TEMAS DE CONTEMPLACIÓN CREATIVA

24 -  Dios es un ser especial. No sufre aflicciones ni está afectado por la acción, ni por el deseo.



Cuando uno asume la mirada divina, no se ve afectado por las dificultades ni obsesionado por los afanes ni por los deseos.

El mundo real de los seres humanos está muy afectado por las circunstancias de la vida, innumerables eventos e interacciones que se escapan a nuestro control, causando tristeza y alegría, dolor y placer, atrayendo o repeliendo nuestra atención e impulsando nuestros afanes o causando miedos y preocupaciones. Si estamos atrapados por las circunstancias de la vida, nuestra atención pierde poder creativo y nos convertimos en criaturas que se defienden de la vida. La imagen de Dios, el que no es afectado por las circunstancias, es un poderoso referente para darnos cuenta de que en realidad no necesariamente estamos dominados por las circunstancias y que hay espacios para crear las realidades que conducen a la felicidad y a un mundo mejor.

En efecto, si se asume el punto de vista del potencial creativo, aumentan las posibilidades de libertad y de equilibrio personal y comunitario.

La otra mirada


Cuando me olvide de la fuerza que me has dado
y me sienta destruido y derrotado
hazme mirar hacia otro lado
y recordar que siempre estás conmigo.

Cuando me encuentre triste y abatido
incapaz de dar consuelo, abandonado
hazme mirar hacia otro lado
para volver con ilusiones al camino.

Cuando me vuelva insensible a las personas
y me pierda en afanes despreciables,
hazme mirar hacia otro lado
para gustar la esencia de las cosas

El punto de vista de un experto


Es posible que a veces nos encontremos en dificultades para encontrar una salida ante circunstancias  que nos agobian.

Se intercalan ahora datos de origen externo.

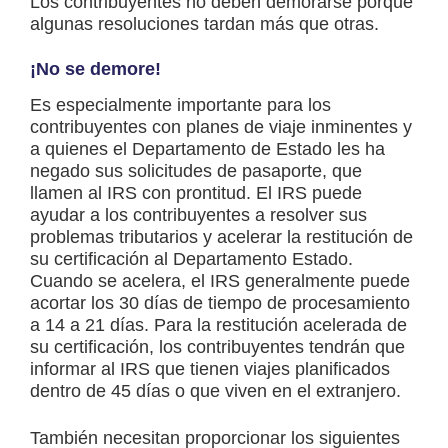
Los contribuyentes no deben demorarse porque
algunas resoluciones tardan más que otras.
¡No se demore!
Es especialmente importante para los
contribuyentes con planes de viaje inminentes y
a quienes el Departamento de Estado les ha
negado sus solicitudes de pasaporte, que
llamen al IRS con prontitud. El IRS puede
ayudar a los contribuyentes a resolver sus
problemas tributarios y acelerar la restitución de
su certificación al Departamento Estado.
Cuando se acelera, el IRS generalmente puede
acortar los 30 días de tiempo de procesamiento
a 14 a 21 días. Para la restitución acelerada de
su certificación, los contribuyentes tendrán que
informar al IRS que tienen viajes planificados
dentro de 45 días o que viven en el extranjero.
También necesitan proporcionar los siguientes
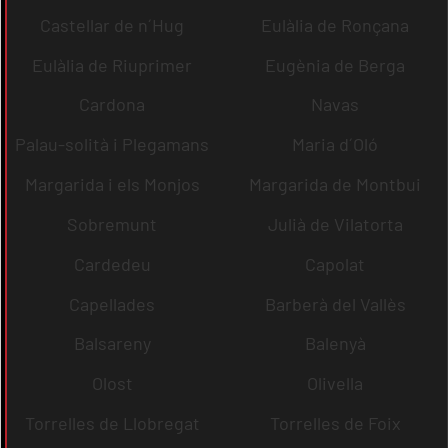
Castellar de n´Hug
Eulàlia de Ronçana
Eulàlia de Riuprimer
Eugènia de Berga
Cardona
Navas
Palau-solità i Plegamans
Maria d´Oló
Margarida i els Monjos
Margarida de Montbui
Sobremunt
Julià de Vilatorta
Cardedeu
Capolat
Capellades
Barberà del Vallès
Balsareny
Balenyà
Olost
Olivella
Torrelles de Llobregat
Torrelles de Foix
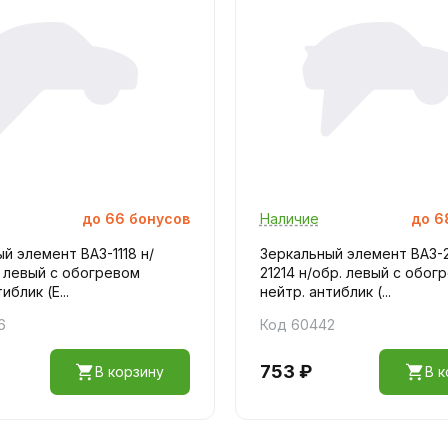
до
66
бонусов
Наличие
до
6
й элемент ВАЗ-1118 н/
Зеркальный элемент ВАЗ-2
0 левый с обогревом
21214 н/обр. левый с обог
иблик (E...
нейтр. антиблик (...
6
Код 60442
753 ₽
В корзину
В к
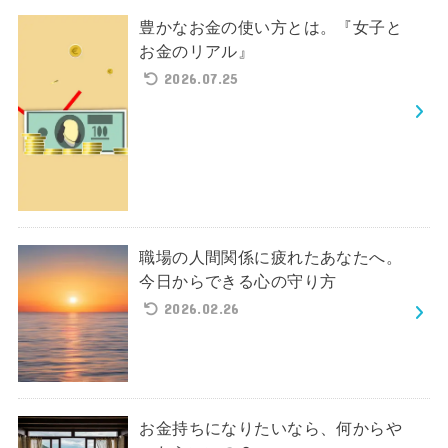
豊かなお金の使い方とは。『女子と
お金のリアル』
2026.07.25
職場の人間関係に疲れたあなたへ。
今日からできる心の守り方
2026.02.26
お金持ちになりたいなら、何からや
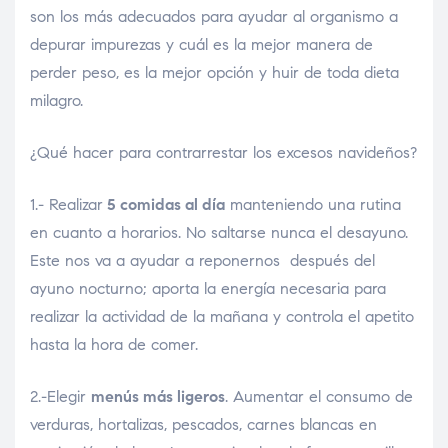
son los más adecuados para ayudar al organismo a
depurar impurezas y cuál es la mejor manera de
perder peso, es la mejor opción y huir de toda dieta
milagro.
¿Qué hacer para contrarrestar los excesos navideños?
1.- Realizar
5 comidas al día
manteniendo una rutina
en cuanto a horarios. No saltarse nunca el desayuno.
Este nos va a ayudar a reponernos después del
ayuno nocturno; aporta la energía necesaria para
realizar la actividad de la mañana y controla el apetito
hasta la hora de comer.
2.-Elegir
menús más ligeros
. Aumentar el consumo de
verduras, hortalizas, pescados, carnes blancas en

Quizás es el momento de consultar a un experto. Un experto es una persona que ya ha transitado los caminos que nos asustan y que sabe cómo salir del atolladero. Además, es alguien que disfruta de ayudar a otros, especialmente si es escuchado.

Es importante que cuando tal persona especial hable y nos oriente, sintamos su sabiduría como algo real, como algo aplicable, como algo que se puede ensayar.


Luego de sentirlo, ensayemos cómo salen las cosas. A medida que salgamos y aprendamos, ayudemos a otros, volviéndonos expertos. Es Dios el que habla por nosotros.